3. Slower iteration cycles than IDE-embedded tools
Because Devin operates asynchronously as a remote agent, the feedback loop is slower than IDE tools like Cursor or Copilot. For tasks requiring rapid iteration — debugging, back-and-forth on design — the latency becomes friction. Devin's advantage is in tasks where you want to "set it and come back," not tight iteration.
4. Limited ecosystem integrations compared to established IDE tools
GitHub Copilot and Cursor both have deep IDE integrations — diff views, inline suggestions, keyboard shortcuts, context from your open files. Devin operates separately, which means context transfer requires explicit instruction rather than automatic IDE context. This gap is narrowing with each update but remains real.
5. Trustpilot score reflects mixed user sentiment
As of March 2026, Cognition AI holds a 3.0/5 on Trustpilot — a meaningful distance from the 4.5+ scores of established tools like GitHub Copilot (G2: 4.5/5) and Cursor (G2: 4.7/5). Recurring themes in negative reviews: task failures without clear explanation, compute limits constraining real use at the $20/month tier, and slower-than-expected output speed.
Who Should Use Devin
Devin makes sense if you:
- Have well-defined, long-horizon engineering tasks (multi-file features, research spikes, automated testing)
- Work at a team with capacity to carefully review AI output before merging or deploying
- Want to explore autonomous agent workflows and have budget for iteration
- Are building or evaluating AI agent infrastructure and need real data on autonomous coding
Devin is probably not right if you:
- Need fast, tight feedback loops for everyday coding tasks — Cursor or Claude Code serve this better
- Are a solo developer on a budget — the individual tier's compute limits constrain heavy use
- Work on high-stakes database or infrastructure tasks without dedicated engineering review capacity
- Want IDE integration (autocomplete, inline suggestions, diff views) — Devin is a remote agent, not an IDE plugin
For developers evaluating the broader category of agentic AI coding tools, our Replit Agent review covers a cloud-based alternative with a different autonomy model and pricing structure.
FAQ
Is Devin AI worth the cost?
For engineering teams with well-defined long-horizon tasks and the capacity to review AI output — yes, Devin is worth trialing. For individuals wanting quick coding assistance, Cursor or Claude Code offer better value per dollar and tighter feedback loops.
What is Devin's SWE-Bench score?
Devin scored 13.86% on SWE-Bench Verified, a benchmark of real GitHub issues from open-source repositories. This was a significant milestone when announced in March 2024. As of early 2026, models from Anthropic (Claude 3.7 Sonnet, ~49%), OpenAI (GPT-4o), and Google have surpassed this score on the same benchmark. Devin's score reflects its 2024 architecture; Devin 2.0 has improved but Cognition has not published updated SWE-Bench figures.
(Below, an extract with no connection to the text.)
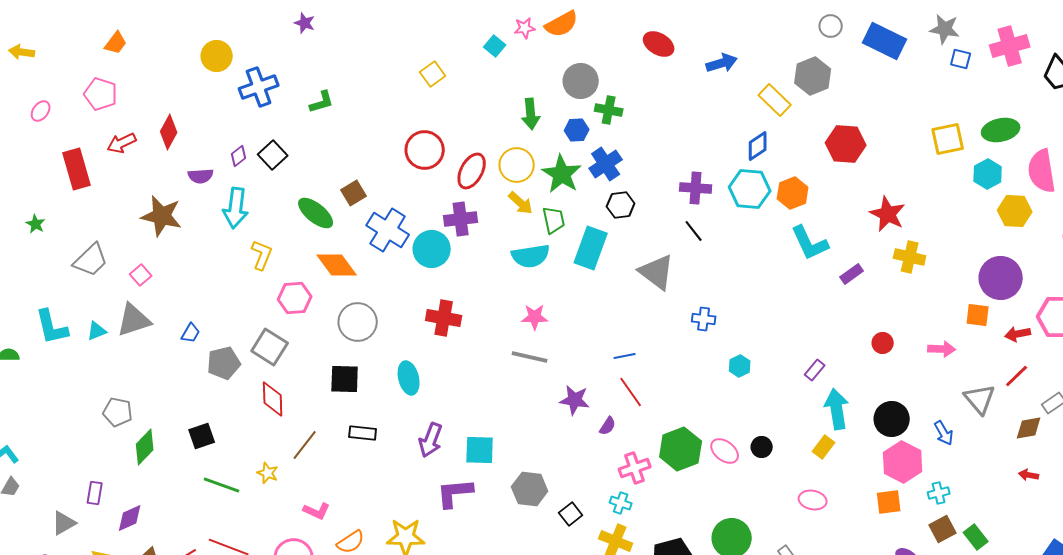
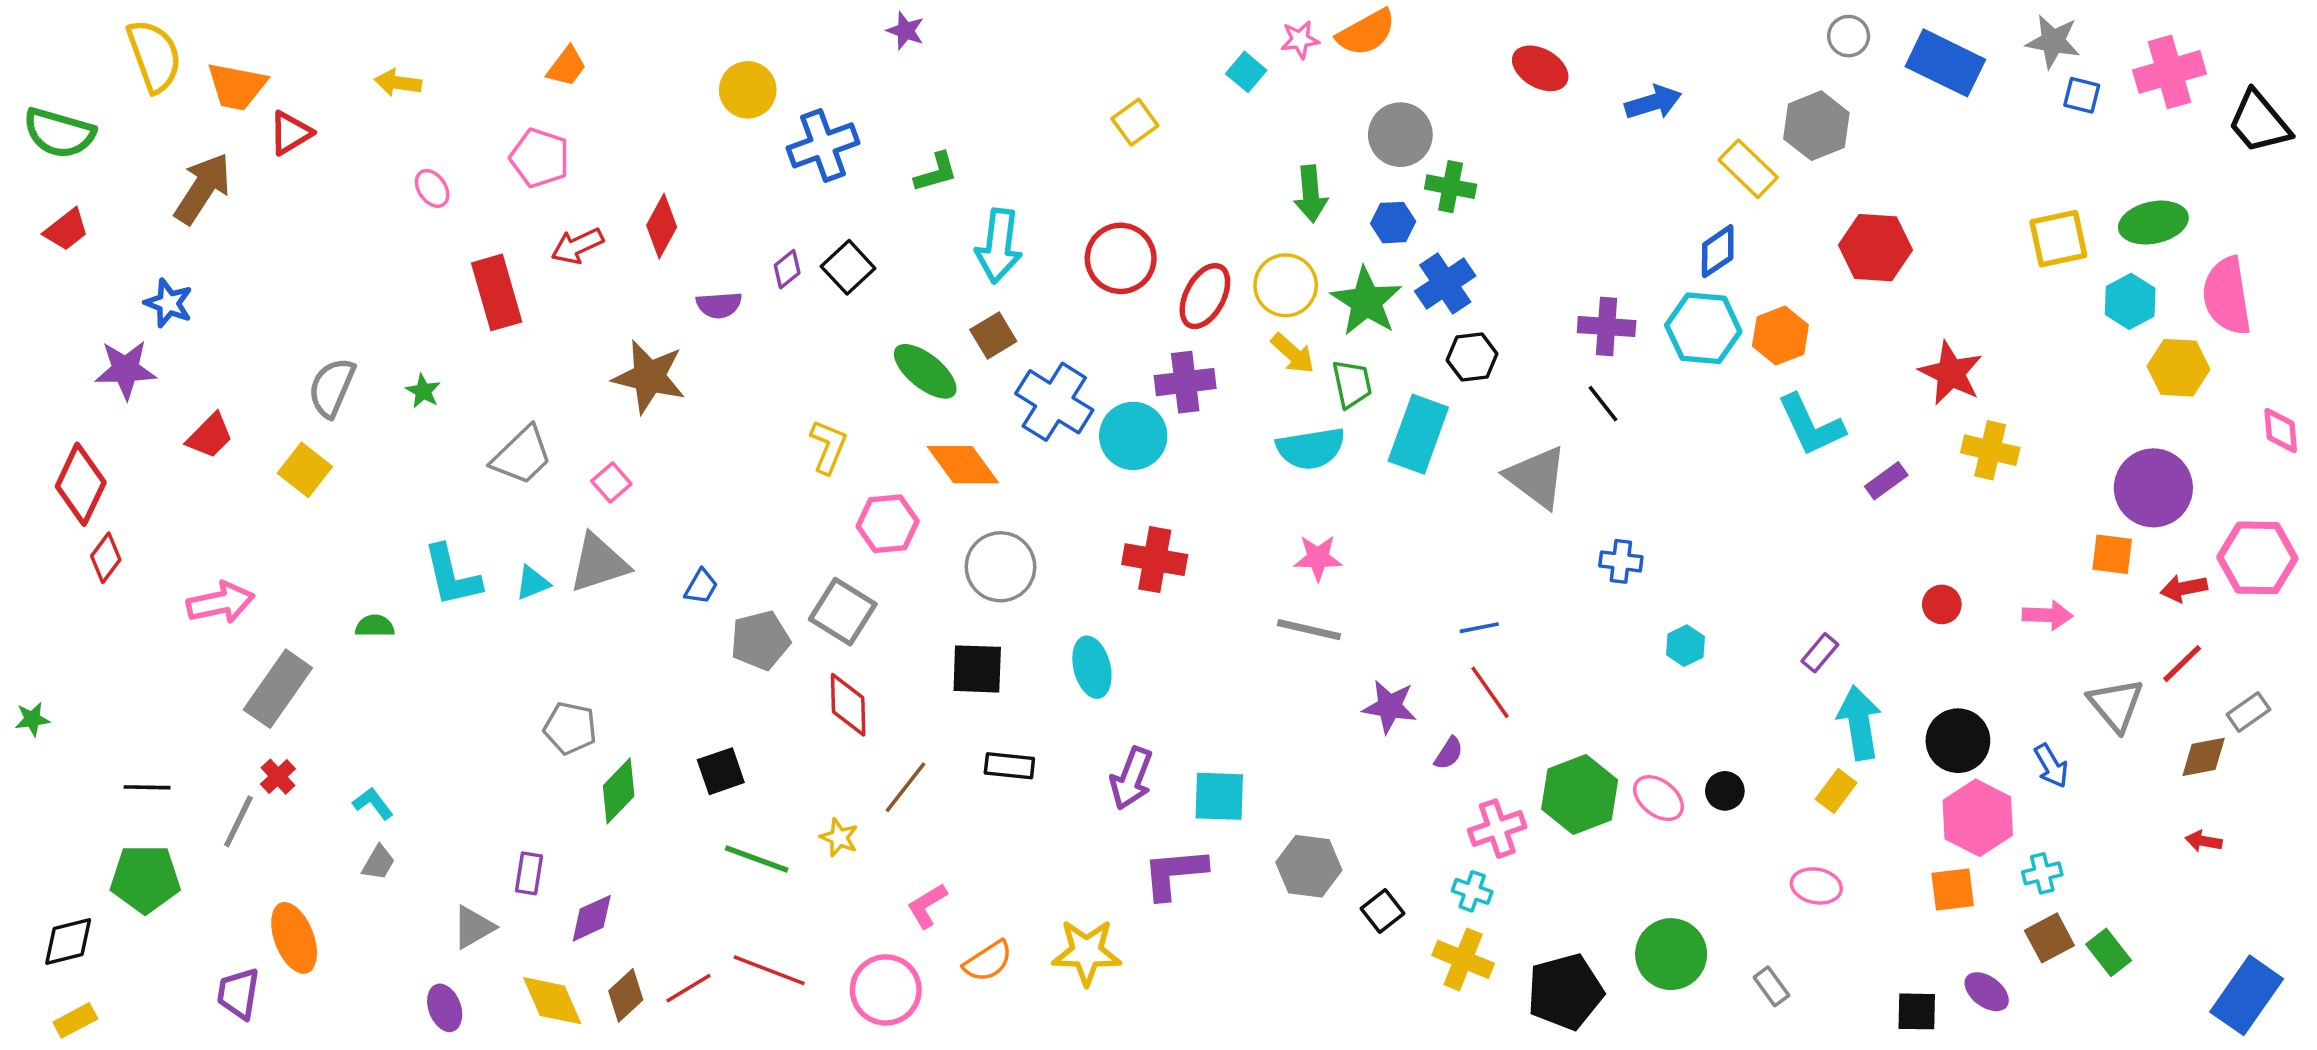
pink ellipse: (41, 111) -> (432, 188), turned -70
cyan arrow: (236, 208) -> (999, 246), moved
pink L-shape: (317, 511) -> (927, 906), turned 124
How much does Devin AI cost?
Devin 2.0 starts at $20/month for individual access. Team and enterprise plans require direct contact with Cognition AI. There is no permanent free tier, though the company has offered limited trials during product launches.
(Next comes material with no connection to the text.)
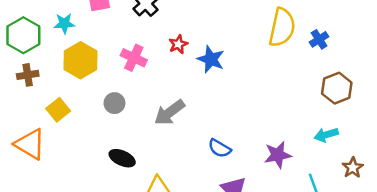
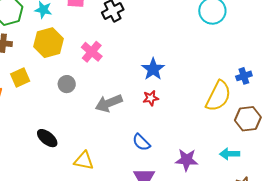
yellow semicircle: (282, 27) -> (218, 96), moved
red star: (178, 44) -> (151, 98), moved
black ellipse: (122, 158) -> (47, 138), moved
What is Devin AI's actual task completion rate?
Independent evaluations and community reports consistently suggest Devin successfully completes approximately 14–15% of complex real-world tasks autonomously without correction. For simpler, well-scoped tasks — straightforward feature additions, test generation, documentation — the success rate is meaningfully higher.
How does Devin AI compare to GitHub Copilot Agent Mode?
GitHub Copilot Agent Mode works inside VS Code with direct access to your open files and project context. It handles multi-file edits but operates within the IDE session. Devin runs as a fully remote autonomous agent with its own environment — better for long-horizon asynchronous tasks, slower for tight iteration. Both require human review of output.